After a long, late, exhausting bedtime, I rang 3 year old’s father at home, and then his mum in the hospital. They were both within 1m of him when it happened.  Second rung from the bottom of the ladder, foot slipped in, child fell and they heard the “snap.”  He has two greensticks and one proper fracture.  He was X-Ray Of The Day.  He’s on calpol.  He seems fine.   In the next bed is a little girl still recovering from the car crash in which her brother died.  It’s really only a scratch on Son 2’s lip.

Well Chosen And Beautiful Essentials

Friday, January 2nd, 2009

1.  Food

2.  Heart

3.  Laughter

We went for lunch with Brother and Nanna.   Because we got up late, we didn’t get Son 2 aged 15m down for a sleep.  Pizza again, because it worked so well with Granny and Granddad.  Both boys were thoroughly up.  Worn out, hungry and flying.  The restaurant was packed with families, but only one baby was making shrill screeches, and only one child was lying on the floor pushing his brother’s highchair away from the table.   A colleague from The Office arrived with spouse and two small children and sat on a table nearby.  Ah.  Now I couldn’t make shrill screeches at the boys.  The food arrived and they calmed down.

Nanna is breathless, and has been investigated for about three years.  The Lung Expert said it might be angina, and the Heart Expert said it might be asthma.  Nanna has had tests, wires, ops, and everything has come back clear.  She stayed with The Family for Christmas and returned to a letter from her GP.   She has a Heart Thing.  Hereditary.  Her children should go for scans.  The good news is Nanna is a Grand Old Age.  The bad news is I googled the Heart Thing.  It can cause teenagers to drop dead.  I decided I’d ring the Doctor.   He’ll book me in, but I need an ECG and an X-ray.  Appointments today.  The NHS is a Good Thing.  I sat in the waiting room, making the most of the chance to catch up on November’s Country Life.  Storage Solutions.  Apparently I should have only Well Chosen And Beautiful Essentials on surfaces and visible shelves.  It didn’t tell me how to fit the WCBEs on the surfaces and visible shelves when every inch is already covered in clutter. 
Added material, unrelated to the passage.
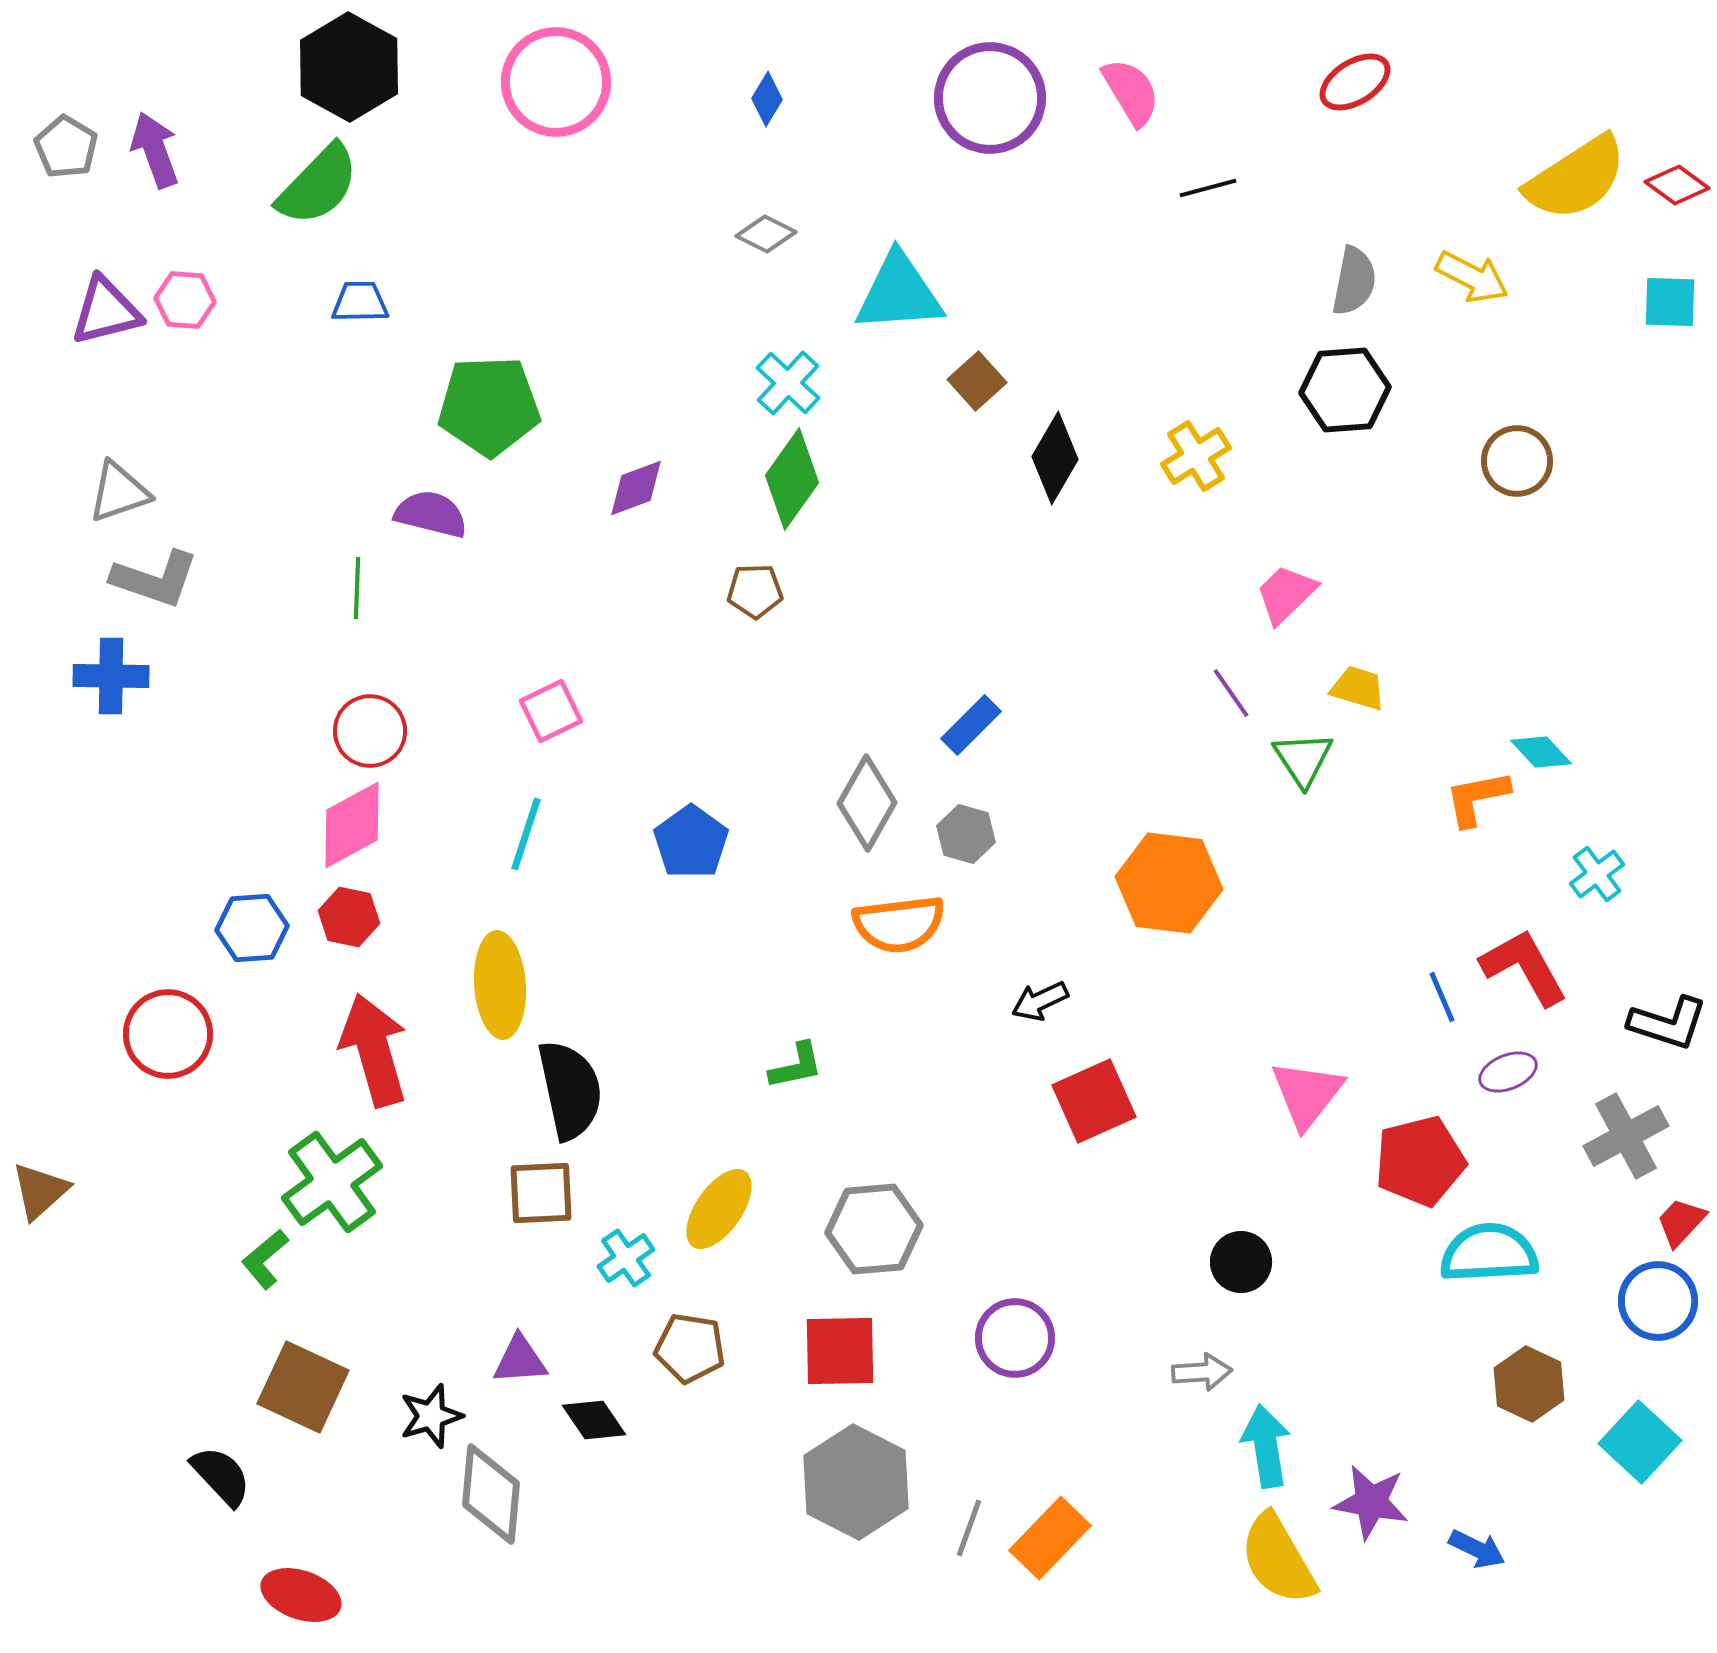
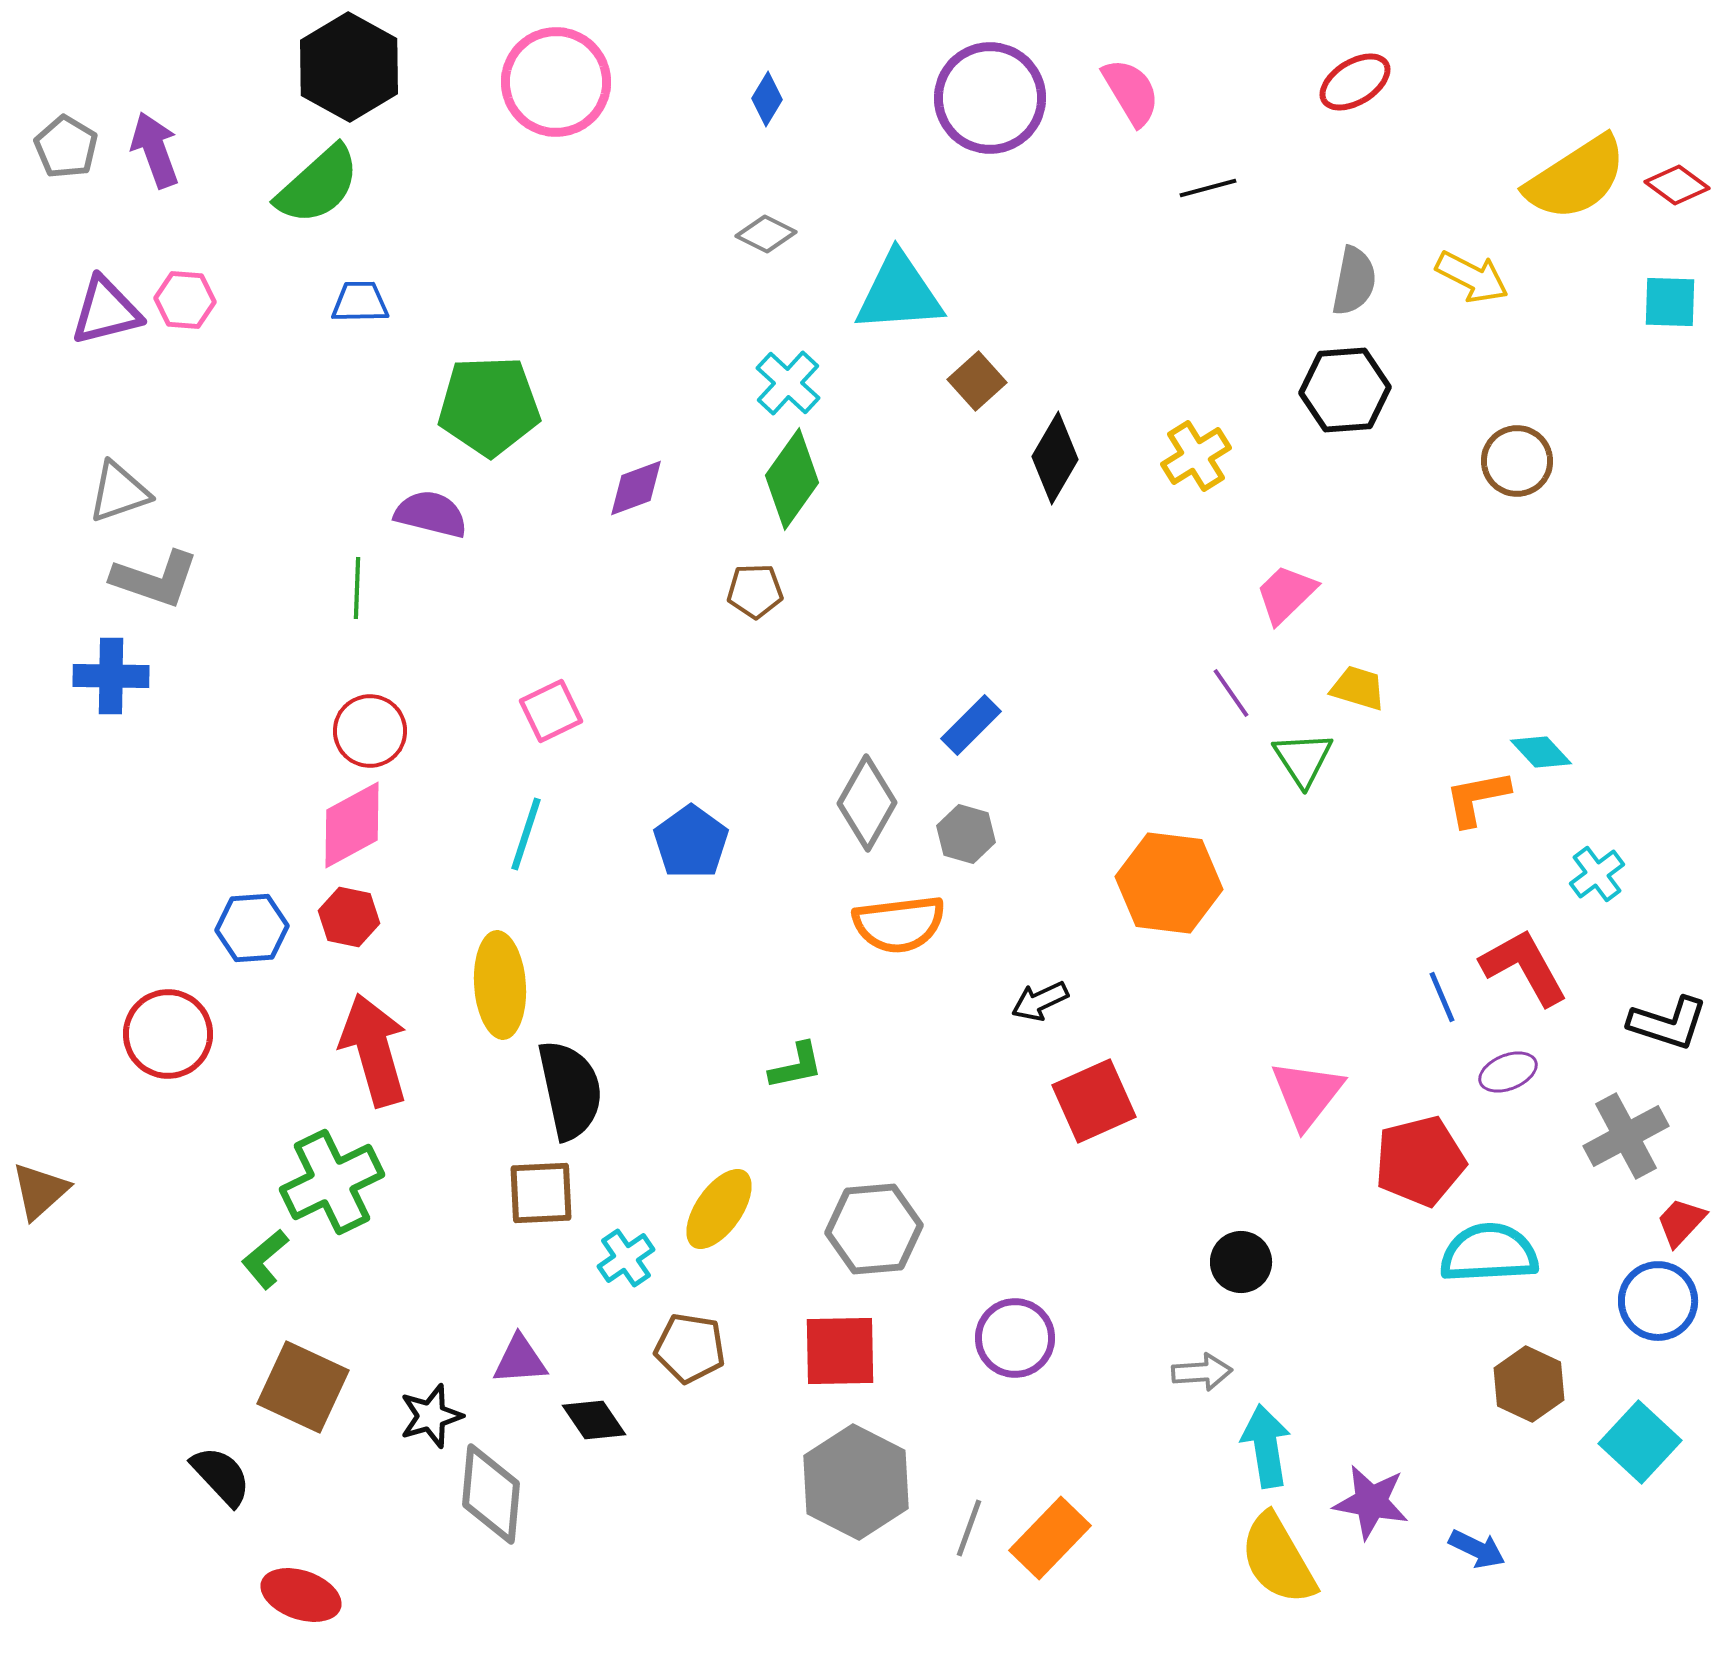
green semicircle at (318, 185): rotated 4 degrees clockwise
green cross at (332, 1182): rotated 10 degrees clockwise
I made the Big Bed while The Man bathed the boys.   I could hear Son 2 laughing his little head off… deep, loud chortles from his soul.  Son 1 was also in uncontrolled fits.  There were soft barks back from The Man, and louder and louder Little Boy Laughter.  It was such a lovely sound that I went down to look.  They were splashing him; he was soaked, Son 2 was ringleading and wouldn’t stop… Son 1 ha-ha-ha-d. I went back up.  The Man got cross.  The children laughed louder.  The Man had enough and started snapping at them.  They loved that, and splashed-and-laughed-and-splashed-and-laughed.  The Man got them out.  They came upstairs and lay under the quilt while The Man shook it.  Son 2 sobbed, bereft, when I took him away to bed. It took me 45 minutes and both eardrums to get him to sleep.